[Saved data entries]
━━━

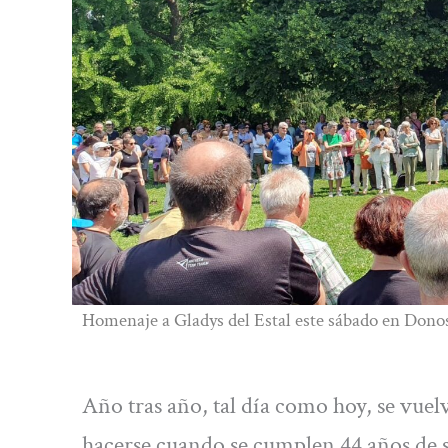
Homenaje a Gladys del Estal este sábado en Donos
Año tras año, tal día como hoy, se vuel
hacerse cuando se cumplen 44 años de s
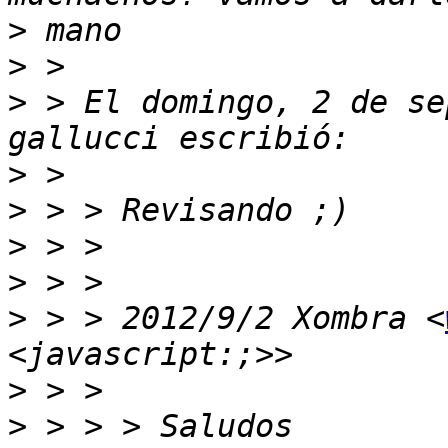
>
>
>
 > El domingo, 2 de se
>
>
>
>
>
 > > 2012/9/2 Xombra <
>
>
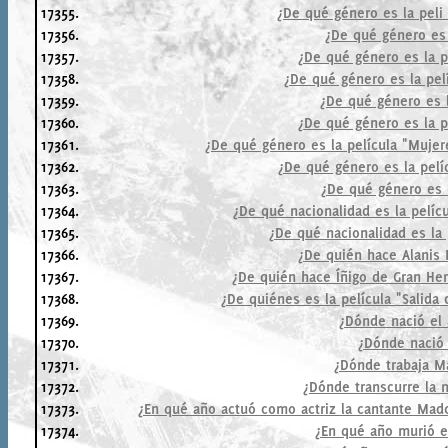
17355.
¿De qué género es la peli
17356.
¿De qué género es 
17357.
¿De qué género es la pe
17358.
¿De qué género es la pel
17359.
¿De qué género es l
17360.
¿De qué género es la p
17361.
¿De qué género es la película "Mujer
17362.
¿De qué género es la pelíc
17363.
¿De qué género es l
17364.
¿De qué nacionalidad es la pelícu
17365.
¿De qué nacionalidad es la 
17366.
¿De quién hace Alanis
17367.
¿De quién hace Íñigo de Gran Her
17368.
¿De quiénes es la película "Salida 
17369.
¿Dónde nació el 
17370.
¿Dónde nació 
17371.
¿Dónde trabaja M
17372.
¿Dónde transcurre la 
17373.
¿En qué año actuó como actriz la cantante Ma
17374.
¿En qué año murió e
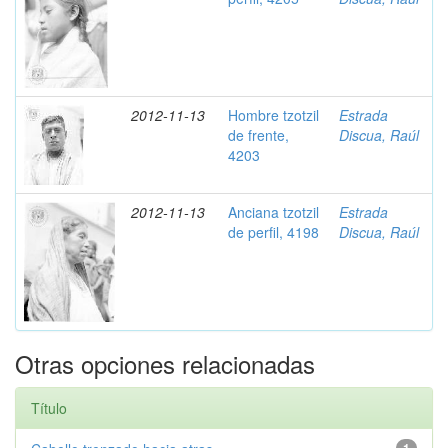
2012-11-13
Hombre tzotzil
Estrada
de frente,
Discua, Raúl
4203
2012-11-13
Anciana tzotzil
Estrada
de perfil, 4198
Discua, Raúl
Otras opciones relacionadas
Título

━━━

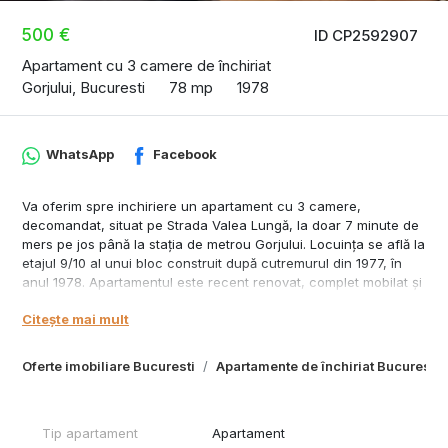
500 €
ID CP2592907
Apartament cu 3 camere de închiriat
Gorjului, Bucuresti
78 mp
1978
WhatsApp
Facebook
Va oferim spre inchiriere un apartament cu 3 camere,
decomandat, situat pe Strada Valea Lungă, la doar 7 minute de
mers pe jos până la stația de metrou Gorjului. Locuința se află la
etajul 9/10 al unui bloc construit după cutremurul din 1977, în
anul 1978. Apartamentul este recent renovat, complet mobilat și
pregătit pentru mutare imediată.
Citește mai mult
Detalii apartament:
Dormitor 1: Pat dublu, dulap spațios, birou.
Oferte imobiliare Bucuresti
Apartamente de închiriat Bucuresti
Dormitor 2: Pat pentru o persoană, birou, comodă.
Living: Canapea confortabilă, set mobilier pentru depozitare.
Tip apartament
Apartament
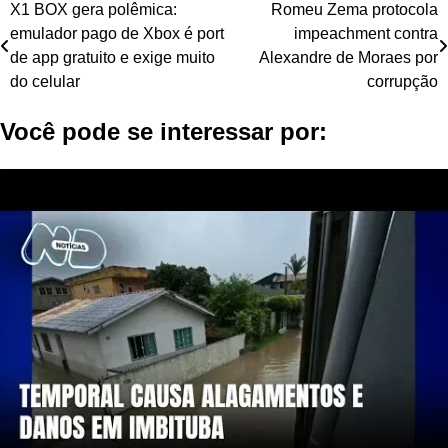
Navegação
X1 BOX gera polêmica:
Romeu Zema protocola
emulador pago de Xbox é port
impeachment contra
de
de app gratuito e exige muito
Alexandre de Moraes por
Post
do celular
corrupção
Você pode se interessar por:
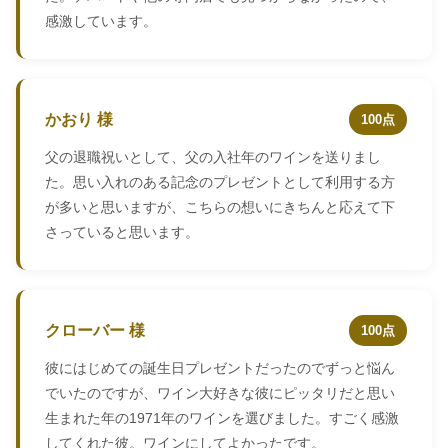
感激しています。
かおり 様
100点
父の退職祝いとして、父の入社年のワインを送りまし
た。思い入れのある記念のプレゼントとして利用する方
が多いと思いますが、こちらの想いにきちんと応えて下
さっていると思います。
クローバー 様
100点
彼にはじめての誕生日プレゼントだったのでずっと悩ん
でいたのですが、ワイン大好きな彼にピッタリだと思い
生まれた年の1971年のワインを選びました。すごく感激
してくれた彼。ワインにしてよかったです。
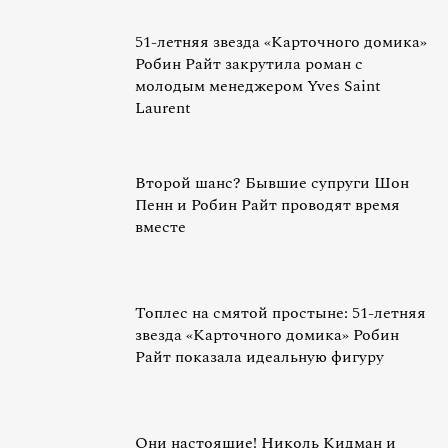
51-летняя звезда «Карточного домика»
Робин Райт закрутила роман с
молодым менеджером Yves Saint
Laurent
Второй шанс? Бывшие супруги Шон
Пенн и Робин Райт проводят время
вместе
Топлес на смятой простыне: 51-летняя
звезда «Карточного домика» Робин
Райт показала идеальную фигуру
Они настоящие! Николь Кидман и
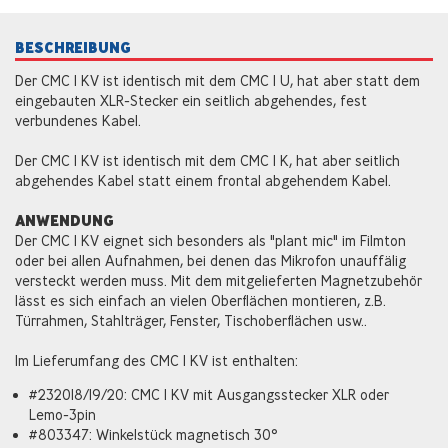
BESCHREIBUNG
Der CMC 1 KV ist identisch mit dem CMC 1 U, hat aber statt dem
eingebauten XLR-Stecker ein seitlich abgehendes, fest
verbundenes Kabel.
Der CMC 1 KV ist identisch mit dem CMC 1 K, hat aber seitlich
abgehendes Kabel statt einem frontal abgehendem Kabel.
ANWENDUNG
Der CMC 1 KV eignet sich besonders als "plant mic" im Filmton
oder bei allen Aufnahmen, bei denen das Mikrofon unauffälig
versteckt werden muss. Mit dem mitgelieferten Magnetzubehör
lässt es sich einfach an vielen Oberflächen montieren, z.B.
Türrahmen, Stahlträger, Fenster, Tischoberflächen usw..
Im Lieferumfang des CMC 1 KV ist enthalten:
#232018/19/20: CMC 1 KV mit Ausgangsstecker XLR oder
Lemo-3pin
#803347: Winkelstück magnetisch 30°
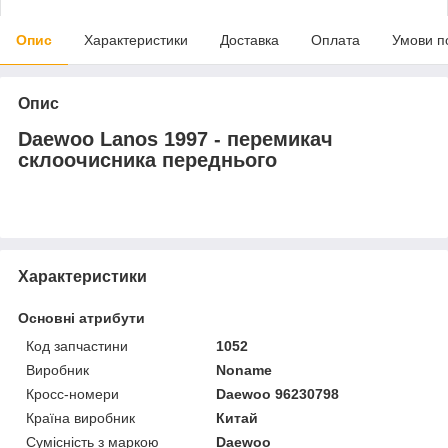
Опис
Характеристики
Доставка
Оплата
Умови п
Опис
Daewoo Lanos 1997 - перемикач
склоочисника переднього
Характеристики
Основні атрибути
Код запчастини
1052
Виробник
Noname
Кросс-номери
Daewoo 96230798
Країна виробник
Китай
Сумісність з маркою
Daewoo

━━━

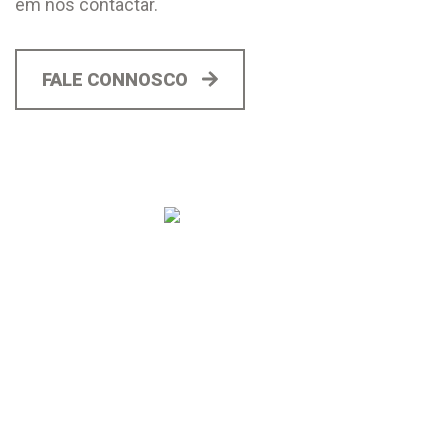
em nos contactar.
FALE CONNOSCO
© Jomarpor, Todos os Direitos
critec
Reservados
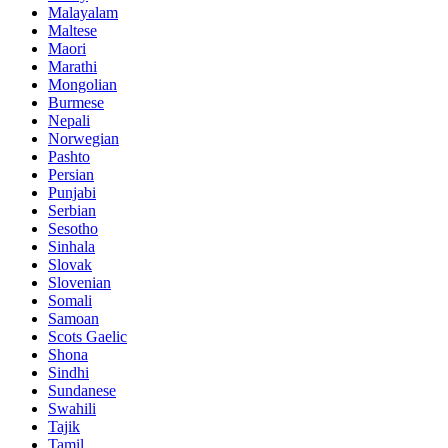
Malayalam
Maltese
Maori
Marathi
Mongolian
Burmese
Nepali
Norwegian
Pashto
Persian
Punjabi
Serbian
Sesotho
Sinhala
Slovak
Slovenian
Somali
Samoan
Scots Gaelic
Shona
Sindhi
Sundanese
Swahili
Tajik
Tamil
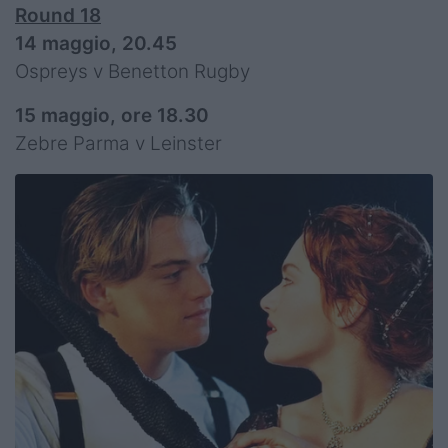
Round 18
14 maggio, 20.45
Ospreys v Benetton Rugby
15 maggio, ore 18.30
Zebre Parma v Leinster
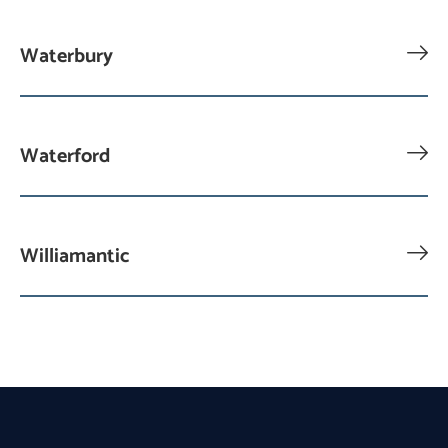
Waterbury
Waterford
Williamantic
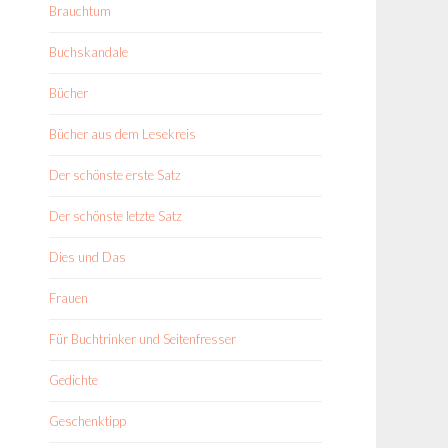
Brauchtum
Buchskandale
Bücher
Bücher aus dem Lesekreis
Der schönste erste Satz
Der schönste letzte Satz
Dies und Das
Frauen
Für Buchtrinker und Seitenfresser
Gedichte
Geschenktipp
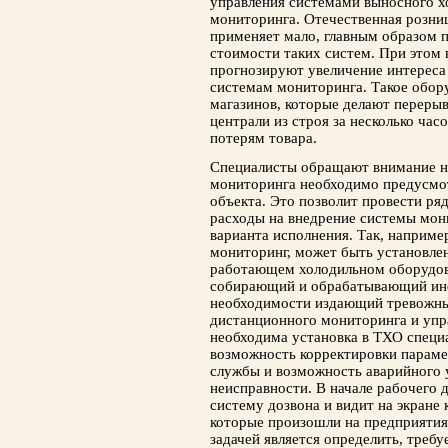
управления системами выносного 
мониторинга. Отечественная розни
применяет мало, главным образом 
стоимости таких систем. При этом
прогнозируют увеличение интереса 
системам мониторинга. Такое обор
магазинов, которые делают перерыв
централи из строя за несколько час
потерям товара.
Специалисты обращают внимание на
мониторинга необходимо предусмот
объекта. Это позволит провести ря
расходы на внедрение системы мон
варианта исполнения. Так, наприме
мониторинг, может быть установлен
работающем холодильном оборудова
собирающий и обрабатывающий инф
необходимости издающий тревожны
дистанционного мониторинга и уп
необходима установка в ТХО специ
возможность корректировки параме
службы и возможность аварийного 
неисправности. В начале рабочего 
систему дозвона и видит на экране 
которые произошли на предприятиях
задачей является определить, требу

━━━

Count every line in the records that holds "Daewoo" and give that count by itself.

3